Johnson has hit a career-best 34.4 percent from deep. Combine that shooting with his normal burst, and the Heat have something.

It has been easy to sleep on Gilgeous-Alexander amid Luka Mania and all the attention on high-wattage rookie big men. He’s shooting only 32 percent from deep. The LA Clippers have been better on both ends with Gilgeous-Alexander on the bench.

But sometimes you watch, and you just know. This dude is going to be good. He prods at his own pace, and gets where he wants to go.

That is some old-man savvy. The Pistons try to pin SGA on the left side. He appears to take their bait before reversing course, using a second pick, slicing middle, and clowning the defense with a gorgeous lob disguised as a floater.
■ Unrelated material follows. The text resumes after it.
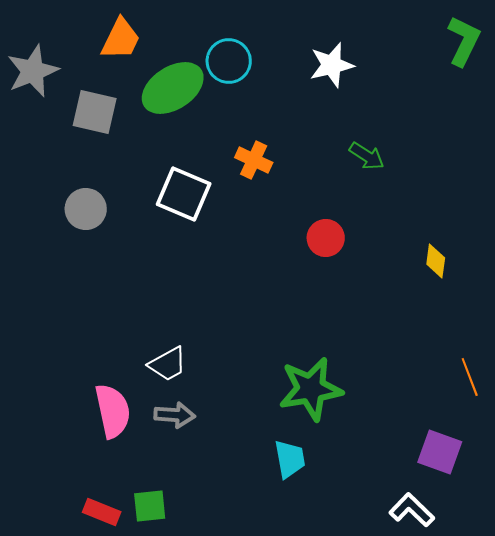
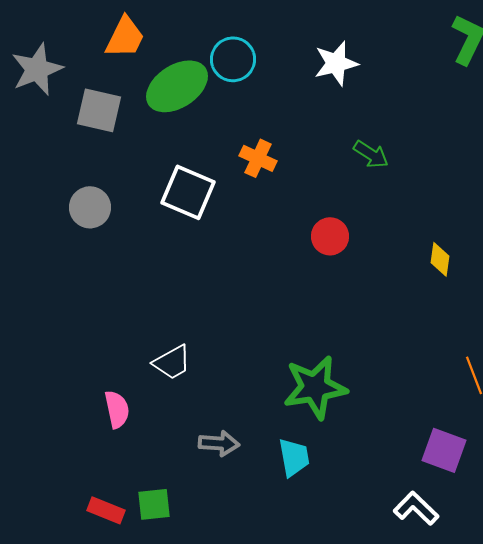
pink semicircle: (113, 411) -> (117, 409), size x0.7
gray arrow: (175, 415) -> (219, 443), moved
He is really good at keeping help defenders guessing — until they guess wrong:

He gets to the rim at an above-average rate for his position. Dart under picks to wall him off, and Gilgeous-Alexander bobs and weaves behind his screener until the defense gets lost. He can also rev it up, beat his guy to the other side of the pick, and extend one of his preposterous arms for a weirdo twisting layup. He’s already a floater expert and solid midrange shooter.

He’s going to be an absolute menace on defense.

Folks within the Boston Celtics boast that it’s impossible to screen Smart. That’s obviously not true. What is true: If someone manages to lay the wood on him, Smart’s recovery speed is ludicrous.

He is a god damned phantom — back inside your jersey before you’ve even processed that you are open.

Smart has been a beacon amid a strange, inconsistent Boston season. He deserves a starting spot that seemed temporary when he got it. He is one of the league’s half-dozen best perimeter defenders — and one of the only ones strong enough to stone all but the beefiest post brutes.

Almost 65 percent of Smart’s shots have come from deep, up from about 45 percent in each of the past three seasons. He has hit 36.5 percent on 3s. If that holds, Smart is a different player — and a more attractive trade chip.

He’s even shooting a career-best 70 percent (!) in the restricted area, a byproduct of clever cutting for more assisted buckets from Al Horford and Kyrie Irving. I was once a semi-Marcus Smart skeptic. I worried his bricky jumper would make him a liability in the playoffs. I am here to repent. I am a believer.

Oh, no, Thomas Bryant.

Big men seeking their first big contracts have tacit permission to steal rebounds. It is always delightful when the most blatant, DeAndre Jordan-level rebound hoggery goes wrong — when the thief knocks the ball out of bounds. That is the basketball gods exacting revenge for a small perversion of the game.

But you cannot attempt to snatch a rebound from a teammate, tantrum when that teammate has the nerve to grab a ball that bounces to him, and stop playing until coaches leap from their seats and scream for you to be a big boy and kindly continue with the basketball game.